Even these hyperparasites seem to be specialized for growing on specific parasitizing fungi. “They’re not really growing on anything else” in the area, Andersen says. This makes the hyperparasite another obligate parasite, which depends on the zombie-ant fungus, which depends, in turn, on the carpenter ant colony. “Once you’re very successful, something else will take advantage of it,” she notes. “It’s really a little ecosystem in its own [right].”
The zombie-ant fungus’s doom, of course, is little consolation for the infected ant. But the castration of the ant-killing fungus means that it will not go on to turn other local ants into zombies. This hobble might, in fact, be one of the reasons the zombie-ant fungus has been so successful over the long term. As a deadly infection, it could severely damage an ant colony. But, if another parasite renders more than half of its mature spores infertile (and more still failing to reproduce due to other interferences), that creates a sort of equilibrium with a colony. According to the research by Andersen and her colleagues (published in May 2012 in PLoS ONE), the actual reproduction rate for each mature zombie-ant fungus organism is a little more than one new mature organism, thus allowing the species and local population to sustain itself as long as there are ants nearby to infect.
In addition to the fungicidal fungi, scientists have also seen small bugs laying their eggs in the infected ant corpse, where their larvae can then eat the growing fungus. These bugs include specialized gall midges (in the Cecidomyiidae family) and a species that appears to be new to science, Hughes says. “It seems their entire nutrition comes from eating the fungus that manipulates ant behavior.”
Are such hyper-specialized hyperparasites a freak occurrence? Apparently not: “We have found it all over the world, and most [ant] cadavers have hyperparasites exploiting the zombie-ant fungus at some stage,” Hughes notes. And Anderson suspects “the more people study parasites, the more examples we’ll find.” Even if they are hiding in darker corners.
Indeed, Evans, Hughes and others continue to hunt for more bizarre, opportunistic organisms. Evans is collecting more zombie ants in Brazil, as part of what he and Hughes have unofficially dubbed the “World Ant Tour.” The hunt may be a race against time, however. When Evans returned to a field site in Ghana where he had found different genera of possessed ants in the 1970s, “we could not find any of the forest sites,” he says. They were “all cleared, gone and largely invaded by exotic weeds. In fact, the same thing occurs every time I revisit the places that I have worked over the past 40-plus years,” he notes.

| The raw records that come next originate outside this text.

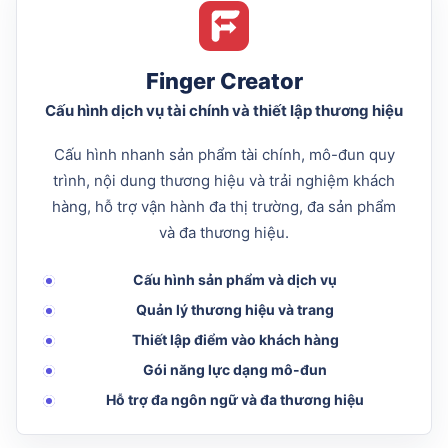
Finger Creator
Cấu hình dịch vụ tài chính và thiết lập thương hiệu
Cấu hình nhanh sản phẩm tài chính, mô-đun quy
trình, nội dung thương hiệu và trải nghiệm khách
hàng, hỗ trợ vận hành đa thị trường, đa sản phẩm
và đa thương hiệu.
Cấu hình sản phẩm và dịch vụ
Quản lý thương hiệu và trang
Thiết lập điểm vào khách hàng
Gói năng lực dạng mô-đun
Hỗ trợ đa ngôn ngữ và đa thương hiệu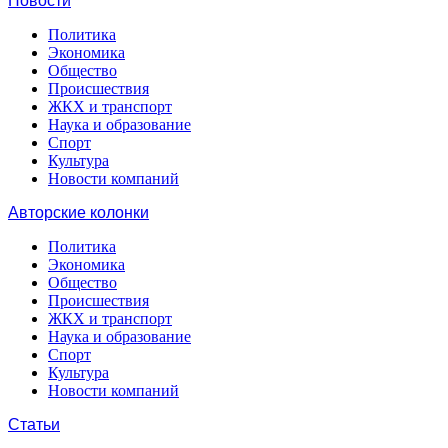
Новости
Политика
Экономика
Общество
Происшествия
ЖКХ и транспорт
Наука и образование
Спорт
Культура
Новости компаний
Авторские колонки
Политика
Экономика
Общество
Происшествия
ЖКХ и транспорт
Наука и образование
Спорт
Культура
Новости компаний
Статьи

Learning about zombie-ant funguses is not simply an exercise in outré science. As Hughes notes, discovering more about both the fungus and the ant behavior and signaling dynamics could add to research about pest control for agriculture. “Lots of the pure discoveries we make have great import for food security and the challenges farmers in tropical countries face from insects and fungi that infect their crops,” he notes. But garnering such knowledge will require more zombie corpses to collect and study.